__TASK OBJECTIVE__:
I would like you to output every record below exactly, apart from the pictures.

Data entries
———

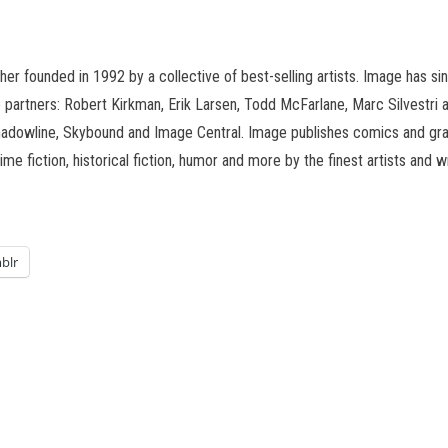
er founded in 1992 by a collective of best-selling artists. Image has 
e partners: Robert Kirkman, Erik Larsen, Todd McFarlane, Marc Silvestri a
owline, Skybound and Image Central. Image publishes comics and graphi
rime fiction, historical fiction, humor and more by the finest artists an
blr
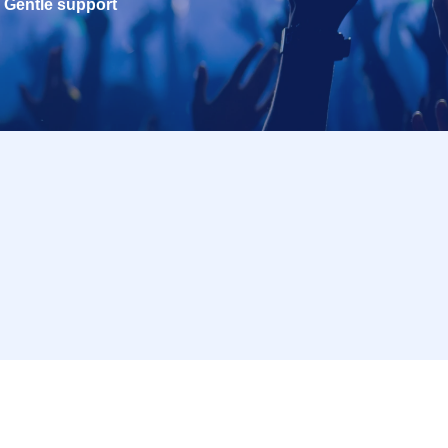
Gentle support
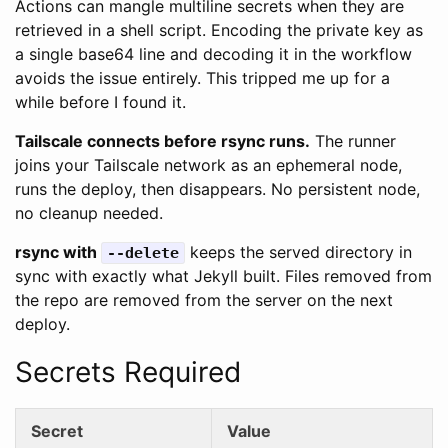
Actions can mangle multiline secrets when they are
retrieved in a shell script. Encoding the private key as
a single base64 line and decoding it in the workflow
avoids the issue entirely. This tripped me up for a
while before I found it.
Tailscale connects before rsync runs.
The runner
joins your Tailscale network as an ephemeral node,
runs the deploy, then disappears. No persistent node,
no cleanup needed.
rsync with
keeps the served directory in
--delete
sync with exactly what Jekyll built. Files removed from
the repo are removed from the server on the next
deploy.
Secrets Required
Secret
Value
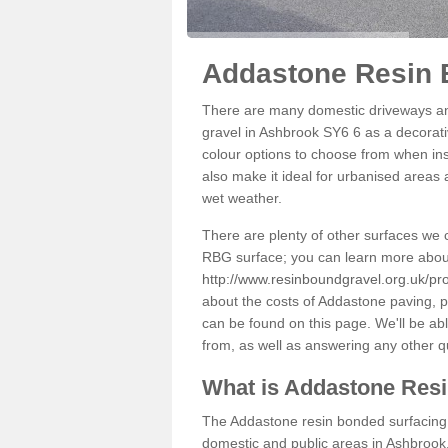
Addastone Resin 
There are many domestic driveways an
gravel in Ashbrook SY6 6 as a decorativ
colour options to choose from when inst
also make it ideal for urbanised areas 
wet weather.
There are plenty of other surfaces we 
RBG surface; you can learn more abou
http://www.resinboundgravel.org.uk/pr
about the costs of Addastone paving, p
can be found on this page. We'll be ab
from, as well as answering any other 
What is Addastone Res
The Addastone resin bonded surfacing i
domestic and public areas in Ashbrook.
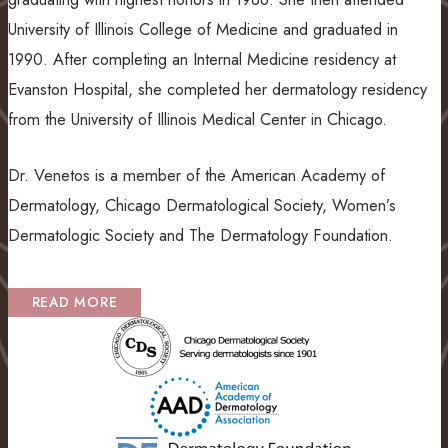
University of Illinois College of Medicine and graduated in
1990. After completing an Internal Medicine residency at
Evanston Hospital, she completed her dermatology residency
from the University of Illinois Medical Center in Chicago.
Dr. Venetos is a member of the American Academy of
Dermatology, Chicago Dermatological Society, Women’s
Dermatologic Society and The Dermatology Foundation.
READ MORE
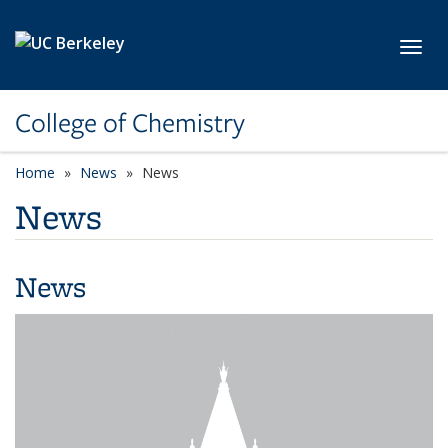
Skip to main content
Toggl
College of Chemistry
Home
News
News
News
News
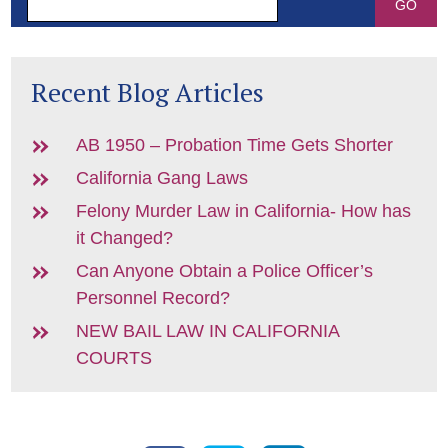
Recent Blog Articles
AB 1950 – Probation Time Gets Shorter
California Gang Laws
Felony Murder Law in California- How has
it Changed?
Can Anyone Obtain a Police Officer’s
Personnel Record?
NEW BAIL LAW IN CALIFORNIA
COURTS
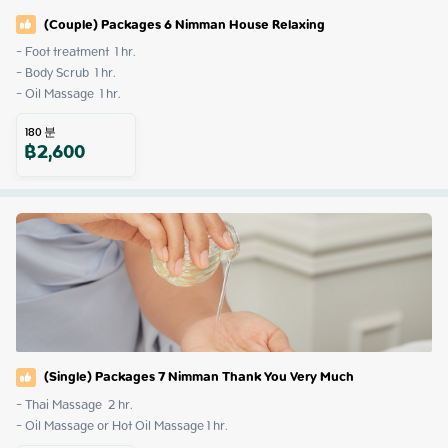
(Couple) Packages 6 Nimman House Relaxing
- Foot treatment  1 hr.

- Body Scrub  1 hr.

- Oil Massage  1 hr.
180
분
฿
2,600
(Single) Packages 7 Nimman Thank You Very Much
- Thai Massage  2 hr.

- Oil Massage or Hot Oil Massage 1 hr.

———

__SOLUTION TO THIS TASK__:
er founded in 1992 by a collective of best-selling artists. Image has 
e partners: Robert Kirkman, Erik Larsen, Todd McFarlane, Marc Silvestri a
owline, Skybound and Image Central. Image publishes comics and graphi
rime fiction, historical fiction, humor and more by the finest artists an
blr
Gentle support
Actions can mangle multiline secrets when they are
retrieved in a shell script. Encoding the private key as
a single base64 line and decoding it in the workflow
avoids the issue entirely. This tripped me up for a
while before I found it.
Tailscale connects before rsync runs.
The runner
joins your Tailscale network as an ephemeral node,
runs the deploy, then disappears. No persistent node,
no cleanup needed.
rsync with
keeps the served directory in
--delete
sync with exactly what Jekyll built. Files removed from
the repo are removed from the server on the next
deploy.
Secrets Required
Secret
Value
Addastone Resin 
There are many domestic driveways an
gravel in Ashbrook SY6 6 as a decorativ
colour options to choose from when inst
also make it ideal for urbanised areas 
wet weather.
There are plenty of other surfaces we 
RBG surface; you can learn more abou
http://www.resinboundgravel.org.uk/pr
about the costs of Addastone paving, p
can be found on this page. We'll be ab
from, as well as answering any other 
What is Addastone Res
The Addastone resin bonded surfacing i
domestic and public areas in Ashbrook.
University of Illinois College of Medicine and graduated in
1990. After completing an Internal Medicine residency at
Evanston Hospital, she completed her dermatology residency
from the University of Illinois Medical Center in Chicago.
Dr. Venetos is a member of the American Academy of
Dermatology, Chicago Dermatological Society, Women’s
Dermatologic Society and The Dermatology Foundation.
READ MORE
Skip to main content
Toggl
College of Chemistry
Home
News
News
News
News
Recent Blog Articles
AB 1950 – Probation Time Gets Shorter
California Gang Laws
Felony Murder Law in California- How has
it Changed?
Can Anyone Obtain a Police Officer’s
Personnel Record?
NEW BAIL LAW IN CALIFORNIA
COURTS
(Couple) Packages 6 Nimman House Relaxing
- Foot treatment  1 hr.

- Body Scrub  1 hr.

- Oil Massage  1 hr.
180
분
฿
2,600
(Single) Packages 7 Nimman Thank You Very Much
- Thai Massage  2 hr.

- Oil Massage or Hot Oil Massage 1 hr.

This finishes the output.